[PROBLEM STATEMENT] Locate each line below that includes "berbagai" and reproduce it.

[DATA IN THIS EXERCISE]
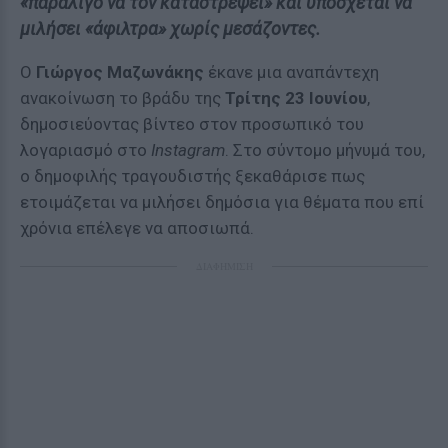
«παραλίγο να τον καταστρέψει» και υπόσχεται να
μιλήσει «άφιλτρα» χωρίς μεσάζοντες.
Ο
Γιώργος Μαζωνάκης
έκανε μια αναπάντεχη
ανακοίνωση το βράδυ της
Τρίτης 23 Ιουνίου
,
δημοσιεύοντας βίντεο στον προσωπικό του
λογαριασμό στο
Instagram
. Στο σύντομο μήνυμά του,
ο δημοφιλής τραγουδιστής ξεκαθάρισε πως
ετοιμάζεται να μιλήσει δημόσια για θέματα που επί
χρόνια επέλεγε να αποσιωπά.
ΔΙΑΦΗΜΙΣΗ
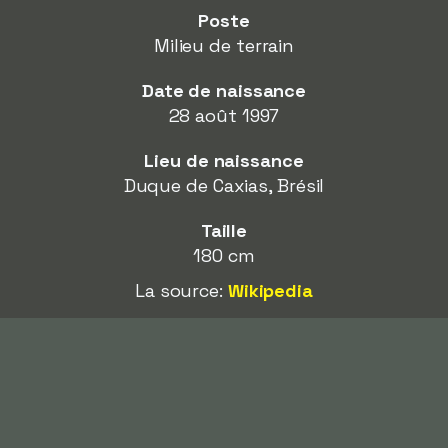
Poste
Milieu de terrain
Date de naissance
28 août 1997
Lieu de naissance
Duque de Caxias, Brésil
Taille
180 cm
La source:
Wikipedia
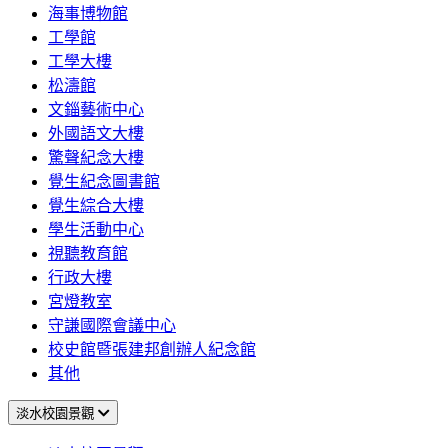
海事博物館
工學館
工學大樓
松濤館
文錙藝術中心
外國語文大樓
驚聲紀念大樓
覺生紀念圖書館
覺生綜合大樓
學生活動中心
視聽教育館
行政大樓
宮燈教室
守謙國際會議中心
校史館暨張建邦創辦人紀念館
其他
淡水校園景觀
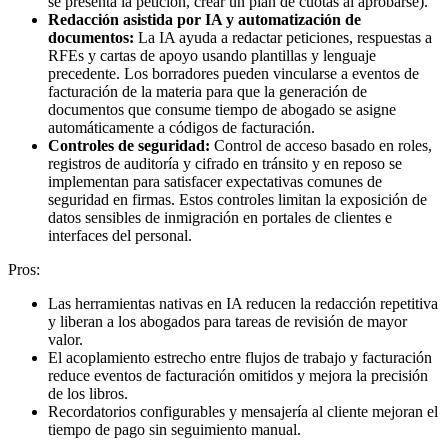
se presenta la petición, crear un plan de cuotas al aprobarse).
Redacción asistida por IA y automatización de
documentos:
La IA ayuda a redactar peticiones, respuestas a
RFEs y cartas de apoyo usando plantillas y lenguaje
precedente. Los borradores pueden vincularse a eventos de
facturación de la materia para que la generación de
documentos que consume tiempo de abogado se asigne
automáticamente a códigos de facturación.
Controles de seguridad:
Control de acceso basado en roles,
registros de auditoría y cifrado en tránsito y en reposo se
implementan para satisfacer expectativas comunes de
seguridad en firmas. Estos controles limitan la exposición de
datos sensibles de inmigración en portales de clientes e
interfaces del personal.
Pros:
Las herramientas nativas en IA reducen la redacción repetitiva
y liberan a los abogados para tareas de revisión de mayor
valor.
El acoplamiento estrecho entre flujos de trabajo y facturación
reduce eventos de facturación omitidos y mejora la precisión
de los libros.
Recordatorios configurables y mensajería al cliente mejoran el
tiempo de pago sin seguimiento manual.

* * *

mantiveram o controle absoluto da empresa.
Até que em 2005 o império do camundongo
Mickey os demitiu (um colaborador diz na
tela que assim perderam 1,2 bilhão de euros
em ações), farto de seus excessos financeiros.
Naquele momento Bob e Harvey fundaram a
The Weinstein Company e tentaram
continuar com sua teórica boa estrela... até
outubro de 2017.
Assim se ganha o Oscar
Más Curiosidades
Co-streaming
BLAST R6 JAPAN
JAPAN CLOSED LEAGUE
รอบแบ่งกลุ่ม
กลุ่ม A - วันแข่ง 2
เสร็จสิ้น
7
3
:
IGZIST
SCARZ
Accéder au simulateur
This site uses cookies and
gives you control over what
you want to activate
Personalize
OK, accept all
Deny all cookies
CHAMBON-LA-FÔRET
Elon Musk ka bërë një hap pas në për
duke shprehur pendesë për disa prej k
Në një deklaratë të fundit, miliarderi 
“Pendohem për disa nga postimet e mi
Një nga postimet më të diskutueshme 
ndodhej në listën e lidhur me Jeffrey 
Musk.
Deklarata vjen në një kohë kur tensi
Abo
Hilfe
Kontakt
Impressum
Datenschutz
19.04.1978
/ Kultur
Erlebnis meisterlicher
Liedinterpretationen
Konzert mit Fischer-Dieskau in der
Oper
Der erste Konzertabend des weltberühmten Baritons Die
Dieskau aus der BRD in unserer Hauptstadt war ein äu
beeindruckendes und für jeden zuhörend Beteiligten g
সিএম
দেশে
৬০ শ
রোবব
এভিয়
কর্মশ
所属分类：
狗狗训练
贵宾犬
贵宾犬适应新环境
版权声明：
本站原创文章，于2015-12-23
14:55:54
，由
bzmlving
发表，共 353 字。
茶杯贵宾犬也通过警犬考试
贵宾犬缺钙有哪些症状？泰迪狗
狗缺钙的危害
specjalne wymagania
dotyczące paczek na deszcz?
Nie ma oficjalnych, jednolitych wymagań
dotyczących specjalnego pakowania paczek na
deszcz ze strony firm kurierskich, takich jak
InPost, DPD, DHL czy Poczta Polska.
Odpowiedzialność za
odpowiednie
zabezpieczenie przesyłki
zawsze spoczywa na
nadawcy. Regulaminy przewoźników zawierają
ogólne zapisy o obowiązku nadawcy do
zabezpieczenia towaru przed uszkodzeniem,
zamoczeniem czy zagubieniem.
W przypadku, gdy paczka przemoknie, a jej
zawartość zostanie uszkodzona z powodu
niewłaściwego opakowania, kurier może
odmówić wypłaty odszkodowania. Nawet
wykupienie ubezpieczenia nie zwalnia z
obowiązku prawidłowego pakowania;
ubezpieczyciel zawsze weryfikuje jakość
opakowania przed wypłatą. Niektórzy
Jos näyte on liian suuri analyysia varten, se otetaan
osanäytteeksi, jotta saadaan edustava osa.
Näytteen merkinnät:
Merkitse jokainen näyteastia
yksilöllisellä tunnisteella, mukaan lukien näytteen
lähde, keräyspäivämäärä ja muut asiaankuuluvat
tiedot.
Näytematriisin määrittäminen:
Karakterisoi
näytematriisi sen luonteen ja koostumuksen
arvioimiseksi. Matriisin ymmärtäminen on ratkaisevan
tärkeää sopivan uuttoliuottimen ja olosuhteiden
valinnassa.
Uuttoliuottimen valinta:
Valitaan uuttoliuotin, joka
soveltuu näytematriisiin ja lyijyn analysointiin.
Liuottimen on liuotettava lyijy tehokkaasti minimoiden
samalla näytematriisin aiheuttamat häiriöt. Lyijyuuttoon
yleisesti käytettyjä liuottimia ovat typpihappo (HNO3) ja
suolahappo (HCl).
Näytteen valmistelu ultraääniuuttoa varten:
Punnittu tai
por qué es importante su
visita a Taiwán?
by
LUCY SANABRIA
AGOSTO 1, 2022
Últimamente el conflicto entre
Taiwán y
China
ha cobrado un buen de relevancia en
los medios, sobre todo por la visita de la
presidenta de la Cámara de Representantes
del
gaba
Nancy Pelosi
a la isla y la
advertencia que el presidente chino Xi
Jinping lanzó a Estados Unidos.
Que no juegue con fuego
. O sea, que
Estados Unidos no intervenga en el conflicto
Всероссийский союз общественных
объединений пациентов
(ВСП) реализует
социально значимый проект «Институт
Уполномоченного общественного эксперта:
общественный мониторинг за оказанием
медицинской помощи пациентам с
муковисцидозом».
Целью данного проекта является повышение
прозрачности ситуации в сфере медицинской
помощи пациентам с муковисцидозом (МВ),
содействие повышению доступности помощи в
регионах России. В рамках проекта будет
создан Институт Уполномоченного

...

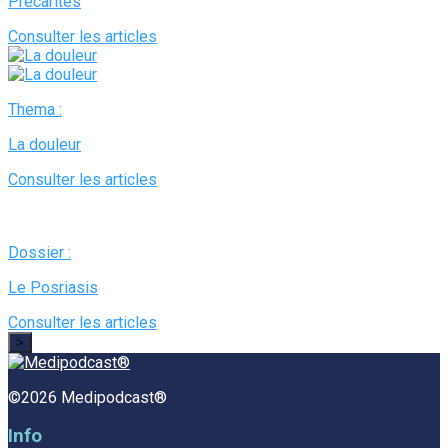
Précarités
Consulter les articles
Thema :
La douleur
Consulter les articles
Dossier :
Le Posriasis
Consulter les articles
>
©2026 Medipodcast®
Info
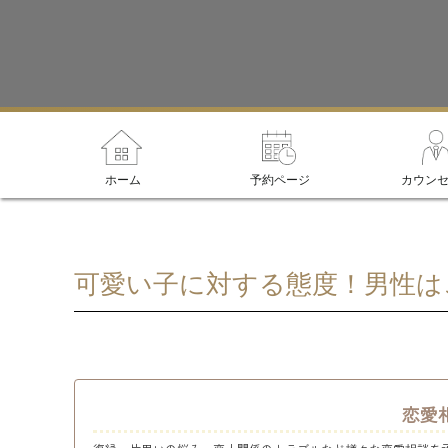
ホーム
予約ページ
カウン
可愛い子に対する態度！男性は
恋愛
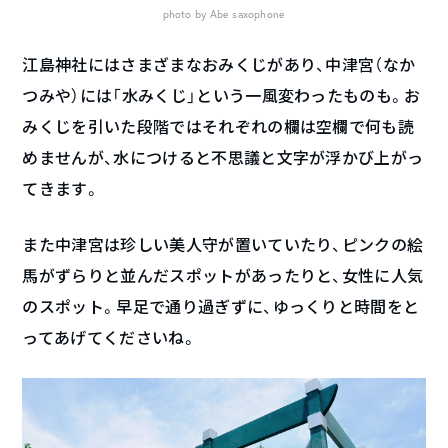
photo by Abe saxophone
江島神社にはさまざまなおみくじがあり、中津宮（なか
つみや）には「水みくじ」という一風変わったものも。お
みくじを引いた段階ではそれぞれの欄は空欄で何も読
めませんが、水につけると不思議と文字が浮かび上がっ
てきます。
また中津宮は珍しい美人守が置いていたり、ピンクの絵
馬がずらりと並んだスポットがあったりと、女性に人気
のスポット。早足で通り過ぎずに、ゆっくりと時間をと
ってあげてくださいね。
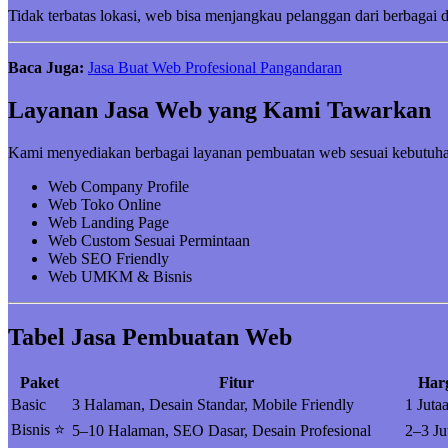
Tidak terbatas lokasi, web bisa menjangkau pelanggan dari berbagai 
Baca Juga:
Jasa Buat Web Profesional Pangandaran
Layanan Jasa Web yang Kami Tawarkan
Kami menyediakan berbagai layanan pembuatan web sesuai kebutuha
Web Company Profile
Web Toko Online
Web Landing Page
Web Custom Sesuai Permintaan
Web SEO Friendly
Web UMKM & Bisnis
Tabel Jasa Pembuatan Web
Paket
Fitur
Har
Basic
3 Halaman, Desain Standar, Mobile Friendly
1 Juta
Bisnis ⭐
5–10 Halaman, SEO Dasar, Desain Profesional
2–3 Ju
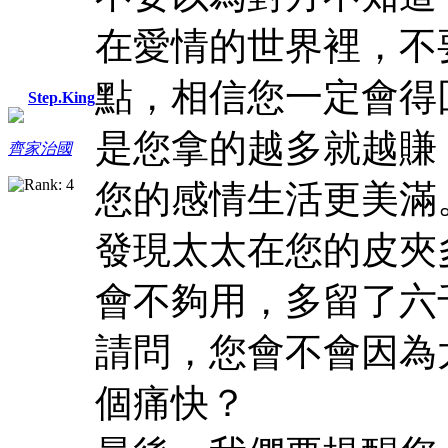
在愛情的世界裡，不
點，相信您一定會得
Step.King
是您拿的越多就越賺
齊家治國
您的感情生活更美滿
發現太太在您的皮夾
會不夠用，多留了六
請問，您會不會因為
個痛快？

[ANSWER TO THIS TASK]
Tidak terbatas lokasi, web bisa menjangkau pelanggan dari berbagai 
Kami menyediakan berbagai layanan pembuatan web sesuai kebutuha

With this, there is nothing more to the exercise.